Holi is imperfect without the traditional bhang. This Holi, treat your guests with some new bhang recipes along with the traditional bhang thandai. Enjoy and thank us later.

    1. Bhang infused Rabri

    Ingredients:

    Fresh cream: 300 ml

    Sugar: 50 gm

    Milk: 200 ml

    Gelatin: 3 sheets

    Bhang: 35 gm

    Rabri: 100 gm

    Almonds: A handful

    Pistachio: A handful

    Method:

    1. Soak the bhang in half cup of water during the night. Crush the soaked leaves in morning and make an even paste.
    2. Keep the gelatin in iced water for 15 minutes.
    3. Side by side, heat up fresh cream, sugar and milk on low flame.
    4. Add the gelatin to this milk cream paste, blend properly then mix the bhang paste.
    5. Whip it well till it gets free of lumps. Let it remain intact for a couple of minutes before pouring the mix into glass bowls.
    6. Refrigerate for around 2 to 3 hours.
    7. Layer the tops of each bowl with fresh cream and sprinkle roughly chopped pistachio and almonds over it.

    Serve cool.

    1. Bhang Peda

    Ingredients:

    Khoya: 2 cups

    Ghee: 1 cup

    Sugar: 1 cup

    Bhang leaves: 4 tablespoon

    Chopped pistachio and almonds for garnishing

    Method:

    1. Heat ghee in a pan and add the washed bhang leaves  to it.
    2. Fry for around 5 – 10 minutes till the bhang leaves change colour from light green to dark green.
    3. Knead khoya with sugar. Add the fried bhang leaves to the sugar and khoya mixture.
    4. Make round balls with your hands and sprinkle some chopped pistachio from the top.
    5. Refrigerate it for about 4 – 5 hours or till the time it sets hard.

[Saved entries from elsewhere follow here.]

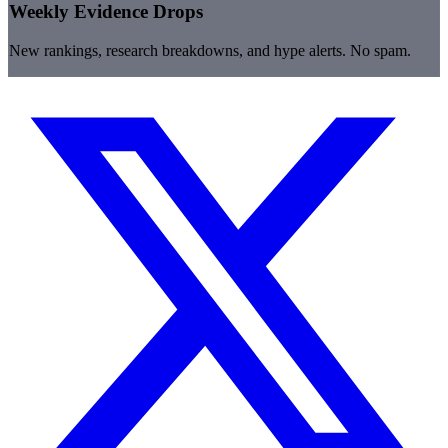
Weekly Evidence Drops
New rankings, research breakdowns, and hype alerts. No spam.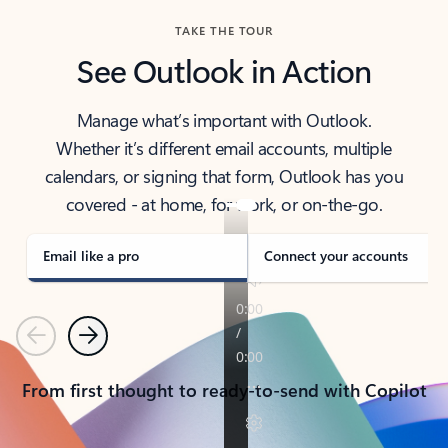
TAKE THE TOUR
See Outlook in Action
Manage what’s important with Outlook.
Whether it’s different email accounts, multiple
calendars, or signing that form, Outlook has you
covered - at home, for work, or on-the-go.
Email like a pro
Connect your accounts
Previous
Next
From first thought to ready-to-send with Copilot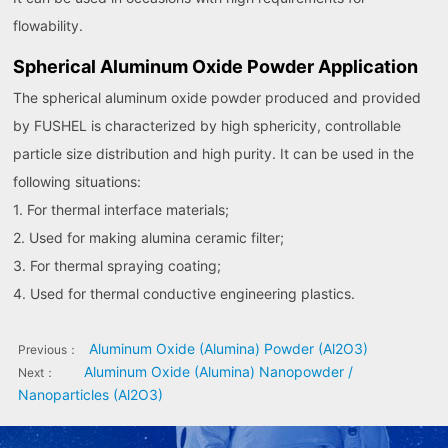
flowability.
Spherical Aluminum Oxide Powder Application
The spherical aluminum oxide powder produced and provided
by FUSHEL is characterized by high sphericity, controllable
particle size distribution and high purity. It can be used in the
following situations:
1. For thermal interface materials;
2. Used for making alumina ceramic filter;
3. For thermal spraying coating;
4. Used for thermal conductive engineering plastics.
Aluminum Oxide (Alumina) Powder (Al2O3)
Previous：
Aluminum Oxide (Alumina) Nanopowder /
Next：
Nanoparticles (Al2O3)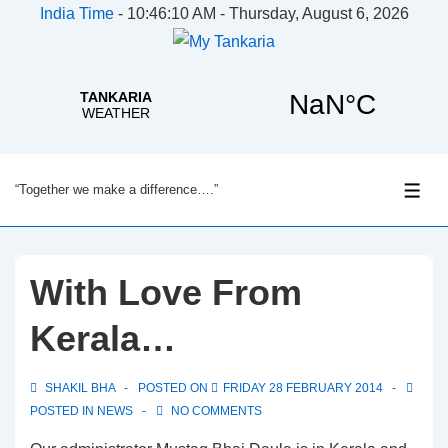
India Time
-
10:46:10 AM - Thursday, August 6, 2026
↓
“Together we make a difference….”
Skip
ME
to
Main
Content
With Love From
Kerala…
SHAKIL BHA
POSTED ON
FRIDAY 28 FEBRUARY 2014
POSTED IN
NEWS
NO COMMENTS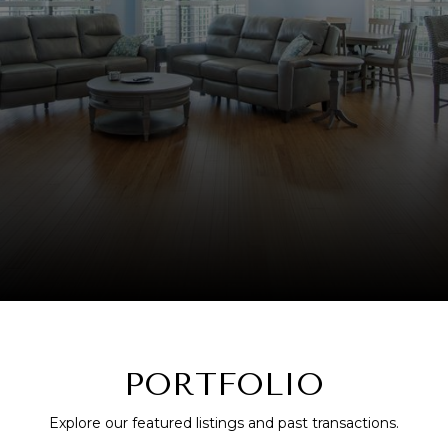
PORTFOLIO
Explore our featured listings and past transactions.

    Serve with a refreshing mocktail.

    1. Bhang Paneer Tikka

    Ingredients

    Malai paneer: 500 gms

    Bhang leaves and buds: 100 gms

    Ghee: 30gms

    Khus khus: 30 gms

    Sugar: 10 gms

    Salt: to taste

    Curd: 60 gms

    Ginger garlic paste: 1 tsp

    Method:

    1. Wash the leaves and spread out on paper napkin to dry. After some time crush the leaves.
    2. Fry the leaves in ghee as it eliminates the chemicals within the bhang. Also mix in the khus khus and sugar slowly till you get a semi-solid paste.
    1. Cut the paneer evenly. Stuff in the bhang mix between two slices of paneerand then marinate in a mixture of ginger garlic paste, curd and salt. Cook in the tandoor and serve hot.